ASSIGNMENT:
Reproduce the entries exactly.

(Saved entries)
• • • • • • •
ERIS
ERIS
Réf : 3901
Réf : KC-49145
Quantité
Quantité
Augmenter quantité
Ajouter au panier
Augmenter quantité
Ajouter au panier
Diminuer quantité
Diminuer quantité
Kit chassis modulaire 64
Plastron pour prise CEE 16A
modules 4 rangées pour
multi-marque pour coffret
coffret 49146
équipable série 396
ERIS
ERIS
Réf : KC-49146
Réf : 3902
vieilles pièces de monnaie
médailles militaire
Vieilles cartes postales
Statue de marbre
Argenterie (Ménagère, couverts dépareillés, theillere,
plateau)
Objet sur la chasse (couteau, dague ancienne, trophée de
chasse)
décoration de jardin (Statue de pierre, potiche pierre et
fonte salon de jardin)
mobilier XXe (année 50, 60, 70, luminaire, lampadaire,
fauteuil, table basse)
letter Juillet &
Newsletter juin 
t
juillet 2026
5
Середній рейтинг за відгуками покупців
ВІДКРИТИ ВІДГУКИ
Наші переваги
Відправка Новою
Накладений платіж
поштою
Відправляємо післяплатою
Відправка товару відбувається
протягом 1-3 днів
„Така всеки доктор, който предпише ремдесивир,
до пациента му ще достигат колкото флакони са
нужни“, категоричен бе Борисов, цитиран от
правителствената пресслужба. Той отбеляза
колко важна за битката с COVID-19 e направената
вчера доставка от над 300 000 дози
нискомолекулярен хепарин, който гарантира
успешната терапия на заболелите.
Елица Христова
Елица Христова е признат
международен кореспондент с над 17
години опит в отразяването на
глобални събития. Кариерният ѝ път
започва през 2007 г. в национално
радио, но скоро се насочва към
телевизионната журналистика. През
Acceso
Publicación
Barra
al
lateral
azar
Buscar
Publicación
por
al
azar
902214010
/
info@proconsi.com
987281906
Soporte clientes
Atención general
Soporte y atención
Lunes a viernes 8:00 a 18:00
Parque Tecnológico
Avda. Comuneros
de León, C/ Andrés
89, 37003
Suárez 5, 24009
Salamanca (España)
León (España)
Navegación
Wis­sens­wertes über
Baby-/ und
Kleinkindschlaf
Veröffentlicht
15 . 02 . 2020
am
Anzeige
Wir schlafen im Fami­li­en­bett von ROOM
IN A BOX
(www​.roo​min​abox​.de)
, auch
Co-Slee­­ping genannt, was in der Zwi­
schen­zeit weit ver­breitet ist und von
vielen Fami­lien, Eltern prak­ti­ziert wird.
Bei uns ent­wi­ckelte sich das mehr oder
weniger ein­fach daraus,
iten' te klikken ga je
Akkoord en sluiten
• • • • • • •
RESPONSE AREA:
ERIS
ERIS
Réf : 3901
Réf : KC-49145
Quantité
Quantité
Augmenter quantité
Ajouter au panier
Augmenter quantité
Ajouter au panier
Diminuer quantité
Diminuer quantité
Kit chassis modulaire 64
Plastron pour prise CEE 16A
modules 4 rangées pour
multi-marque pour coffret
coffret 49146
équipable série 396
ERIS
ERIS
Réf : KC-49146
Réf : 3902
vieilles pièces de monnaie
médailles militaire
Vieilles cartes postales
Statue de marbre
Argenterie (Ménagère, couverts dépareillés, theillere,
plateau)
Objet sur la chasse (couteau, dague ancienne, trophée de
chasse)
décoration de jardin (Statue de pierre, potiche pierre et
fonte salon de jardin)
mobilier XXe (année 50, 60, 70, luminaire, lampadaire,
fauteuil, table basse)
letter Juillet &
Newsletter juin 
t
juillet 2026
5
Середній рейтинг за відгуками покупців
ВІДКРИТИ ВІДГУКИ
Наші переваги
Відправка Новою
Накладений платіж
поштою
Відправляємо післяплатою
Відправка товару відбувається
протягом 1-3 днів
„Така всеки доктор, който предпише ремдесивир,
до пациента му ще достигат колкото флакони са
нужни“, категоричен бе Борисов, цитиран от
правителствената пресслужба. Той отбеляза
колко важна за битката с COVID-19 e направената
вчера доставка от над 300 000 дози
нискомолекулярен хепарин, който гарантира
успешната терапия на заболелите.
Елица Христова
Елица Христова е признат
международен кореспондент с над 17
години опит в отразяването на
глобални събития. Кариерният ѝ път
започва през 2007 г. в национално
радио, но скоро се насочва към
телевизионната журналистика. През
Acceso
Publicación
Barra
al
lateral
azar
Buscar
Publicación
por
al
azar
902214010
/
info@proconsi.com
987281906
Soporte clientes
Atención general
Soporte y atención
Lunes a viernes 8:00 a 18:00
Parque Tecnológico
Avda. Comuneros
de León, C/ Andrés
89, 37003
Suárez 5, 24009
Salamanca (España)
León (España)
Navegación
Wis­sens­wertes über
Baby-/ und
Kleinkindschlaf
Veröffentlicht
15 . 02 . 2020
am
Anzeige
Wir schlafen im Fami­li­en­bett von ROOM
IN A BOX
(www​.roo​min​abox​.de)
, auch
Co-Slee­­ping genannt, was in der Zwi­
schen­zeit weit ver­breitet ist und von
vielen Fami­lien, Eltern prak­ti­ziert wird.
Bei uns ent­wi­ckelte sich das mehr oder
weniger ein­fach daraus,
iten' te klikken ga je
Akkoord en sluiten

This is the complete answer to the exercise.